Agile Legged Locomotion in
Reconfigurable Modular Robots

Chen Yu1 David Matthews1 Jingxian Wang1 Jing Gu1 Douglas Blackiston2, 3 Michael Rubenstein1 Sam Kriegman1
1Center for Robotics and Biosystems, Northwestern University
2Dept. of Biology, Tufts University
3Wyss Institute for Biologically Inspired Engineering, Harvard University

Significance

All legged robots deployed “in the wild” to date were given a body plan that was predefined by human designers and could not be redefined in situ. The manual and permanent nature of this process has resulted in very few species of agile terrestrial robots beyond familiar four-limbed forms.
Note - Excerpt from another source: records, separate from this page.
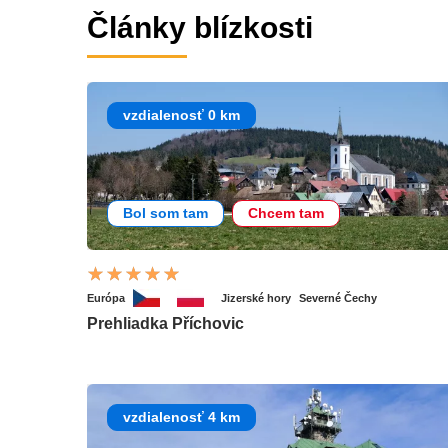
Články blízkosti
vzdialenosť 0 km
Bol som tam
Chcem tam
Európa
Jizerské hory
Severné Čechy
Prehliadka Příchovic
vzdialenosť 4 km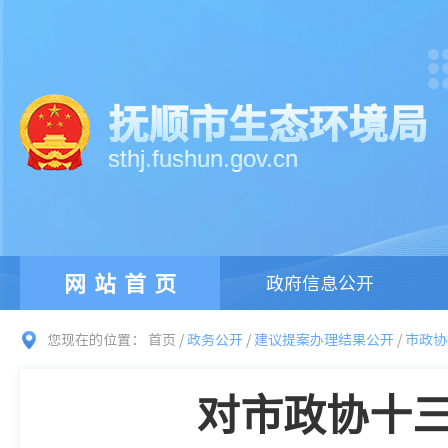
抚顺市生态环境局
sthj.fushun.gov.cn
网站首页
政府信息公开
您现在的位置：
首页
/
政务公开
/
建议提案办理结果公开
/
市政协
对市政协十三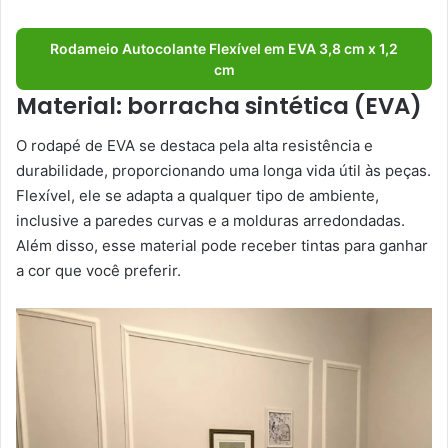
Rodameio Autocolante Flexível em EVA 3,8 cm x 1,2
cm
Material: borracha sintética (EVA)
O rodapé de EVA se destaca pela alta resistência e
durabilidade, proporcionando uma longa vida útil às peças.
Flexível, ele se adapta a qualquer tipo de ambiente,
inclusive a paredes curvas e a molduras arredondadas.
Além disso, esse material pode receber tintas para ganhar
a cor que você preferir.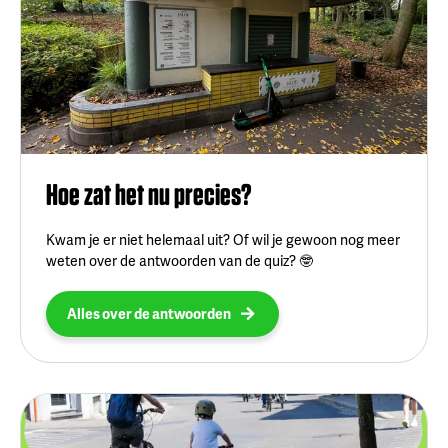
Hoe zat het nu precies?
Kwam je er niet helemaal uit? Of wil je gewoon nog meer
weten over de antwoorden van de quiz? 🤓
Alles over de antwoorden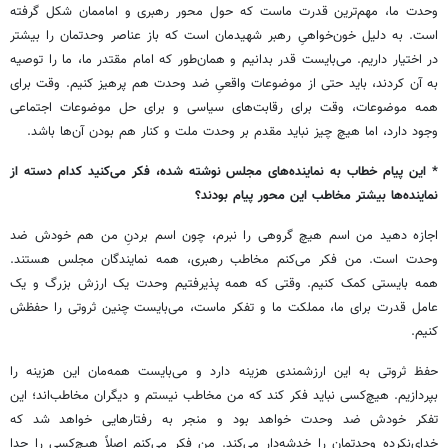
وحدت ما، مهم‌ترین قدرت ماست که حول محور رهبری و اماممان شکل گرفته
است. به دلیل خون‌خواهیِ رهبر شهیدمان است که باز عناصر وحدتمان را بیشتر
در اختیار داریم. می‌بایست قدر بدانیم و همان‌طور که امام مقتدر ما، ما را توصیه
به آن کردند، باید حتی از موضوعات واقعیِ ضد وحدت هم پرهیز کنیم. وقت برای
همه موضوعات، وقت برای رقابت‌های سیاسی و برای حل موضوعات اجتماعی
وجود دارد، اما هیچ چیز نباید مقدم بر وحدت ملت و کنار هم بودن آن‌ها باشد.
* این پیام خطاب به نماینده‌های مجلس نوشته شده، فکر می‌کنید کدام دسته از
نماینده‌ها بیشتر مخاطب این محور پیام بودند؟
اجازه دهید من اسم هیچ گروهی را نبرم، چون اسم بردنِ من هم خودش ضد
وحدت است. من فکر می‌کنم مخاطب رهبری، همه نمایندگان مجلس هستند.
همه بایستی کمک کنیم. وقتی که همه پذیرفتیم وحدت یک ارزش بزرگ و یک
عامل قدرت برای ما، مملکت ما و تفکر ماست، می‌بایست چنین ثروتی را حفظش
کنیم.
حفظ ثروتی به این ارزشمندی هزینه دارد و می‌بایست همه‌مان این هزینه را
بپردازیم. هیچ‌کسی نباید فکر کند که من مخاطب نیستم و دیگران مخاطب‌اند؛ این
تفکر خودش ضد وحدت خواهد بود و منجر به رفتارهایی خواهد شد که
خدای‌نکرده وحدتمان را خدشه‌دار می‌کند. من فکر می‌کنم اصلاً هیچ‌کسی را جدا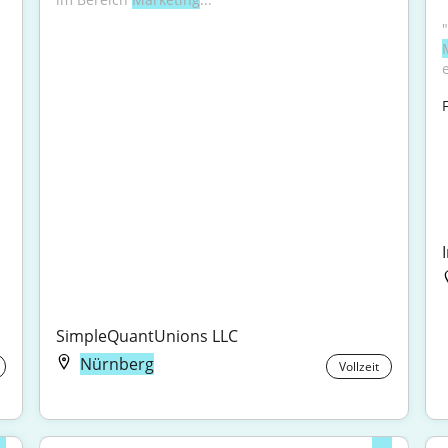
"
F
SimpleQuantUnions LLC
Nürnberg
Vollzeit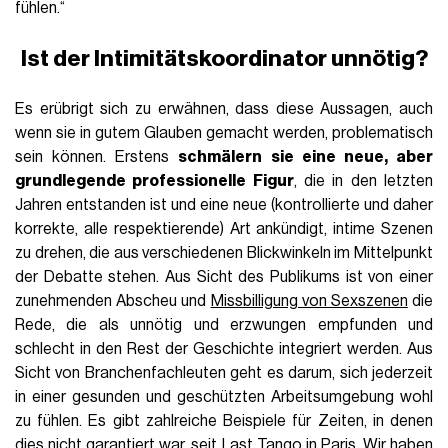
fühlen.“
Ist der Intimitätskoordinator unnötig?
Es erübrigt sich zu erwähnen, dass diese Aussagen, auch
wenn sie in gutem Glauben gemacht werden, problematisch
sein können. Erstens
schmälern sie eine neue, aber
grundlegende professionelle Figur
, die in den letzten
Jahren entstanden ist und eine neue (kontrollierte und daher
korrekte, alle respektierende) Art ankündigt, intime Szenen
zu drehen, die aus verschiedenen Blickwinkeln im Mittelpunkt
der Debatte stehen. Aus Sicht des Publikums ist von einer
zunehmenden Abscheu und
Missbilligung von Sexszenen
die
Rede, die als unnötig und erzwungen empfunden und
schlecht in den Rest der Geschichte integriert werden. Aus
Sicht von Branchenfachleuten geht es darum, sich jederzeit
in einer gesunden und geschützten Arbeitsumgebung wohl
zu fühlen. Es gibt zahlreiche Beispiele für Zeiten, in denen
dies nicht garantiert war, seit
Last Tango in Paris
. Wir haben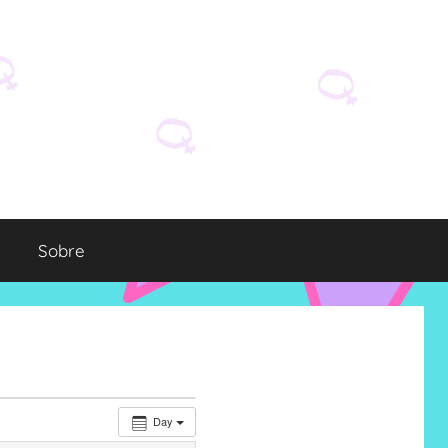
Sobre
Day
Here we introduce highly athletic modular building blocks and show how they enable the automatic design and rapid assembly of novel agile robots that can “hit the ground running” in unstructured outdoor environments. This suggests that others may adopt this approach to synthesize and study adaptive behaviors in the field using morphologies that emerge from the demands of the environment rather than prior assumptions.

Abstract

Legged machines are becoming increasingly agile and adaptive but they have so far lacked the morphological diversity of legged animals, which have been rearranged and reshaped to fill millions of niches. Unlike their biological counterparts, legged machines have largely converged over the past decade to canonical quadrupedal and bipedal architectures that cannot be easily reconfigured to meet new tasks or recover from injury. Here we introduce autonomous modular legs: agile yet minimal, single-degree-of-freedom jointed links that can learn complex dynamic behaviors and may be freely attached to form multilegged machines at the meter scale. This enables rapid repair, redesign, and recombination of highly-dynamic modular agents that move quickly and acrobatically (non-quasistatically) through unstructured environments. Because each module is itself a complete agent, the bodies that contain them can sustain deep structural damage that would completely disable other legged robots. We also show how to encode the vast space of possible body configurations into a compact latent design space that can be efficiently explored, revealing a wide diversity of novel legged forms.

Videos

Reconfigurable robots in the wild. Reconfigurable legged robots behave autonomously across sand, mud, grass, tree roots, plant litter, mulch, gravel, bricks, concrete, and combinations thereof.
Acrobatic behaviors and resilience to damage. Robots behave, resist adversarial perturbations, and withstand body-altering damage. Control policies use internal sensing only; motion capture was not supplied to the policy, it is used only for behavioral analyses.